# Exercise data:
BEGIN

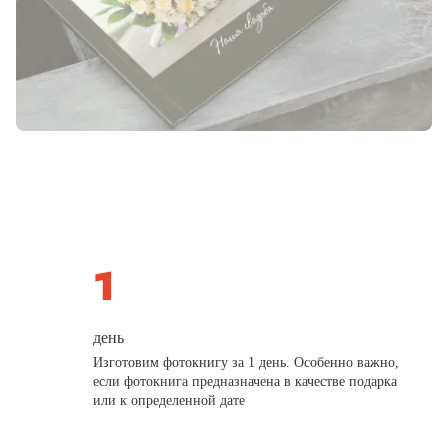
день
Изготовим фотокнигу за 1 день. Особенно важно,
если фотокнига предназначена в качестве подарка
или к определенной дате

END

# Brief:
In the data above, find the line containing "если фотокнига предназначена", then copy it and every later line exactly.

# Response:
если фотокнига предназначена в качестве подарка
или к определенной дате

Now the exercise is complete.